ACTIVITY:
In the records below, find the line with "テナンス」が必要不可欠なのです。"; retype that line and all the following lines through the end, exactly, and add nothing.

GIVEN DATA:
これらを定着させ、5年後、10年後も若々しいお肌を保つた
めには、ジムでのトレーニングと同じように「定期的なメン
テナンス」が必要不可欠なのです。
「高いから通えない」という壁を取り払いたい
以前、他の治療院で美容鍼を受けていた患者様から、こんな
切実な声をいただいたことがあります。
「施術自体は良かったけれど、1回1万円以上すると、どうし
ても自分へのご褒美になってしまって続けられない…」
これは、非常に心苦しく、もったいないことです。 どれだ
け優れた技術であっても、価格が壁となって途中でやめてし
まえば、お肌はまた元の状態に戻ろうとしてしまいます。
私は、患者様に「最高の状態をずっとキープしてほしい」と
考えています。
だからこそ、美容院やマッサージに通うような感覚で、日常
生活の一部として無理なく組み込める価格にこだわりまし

TASK ANSWER:
テナンス」が必要不可欠なのです。
「高いから通えない」という壁を取り払いたい
以前、他の治療院で美容鍼を受けていた患者様から、こんな
切実な声をいただいたことがあります。
「施術自体は良かったけれど、1回1万円以上すると、どうし
ても自分へのご褒美になってしまって続けられない…」
これは、非常に心苦しく、もったいないことです。 どれだ
け優れた技術であっても、価格が壁となって途中でやめてし
まえば、お肌はまた元の状態に戻ろうとしてしまいます。
私は、患者様に「最高の状態をずっとキープしてほしい」と
考えています。
だからこそ、美容院やマッサージに通うような感覚で、日常
生活の一部として無理なく組み込める価格にこだわりまし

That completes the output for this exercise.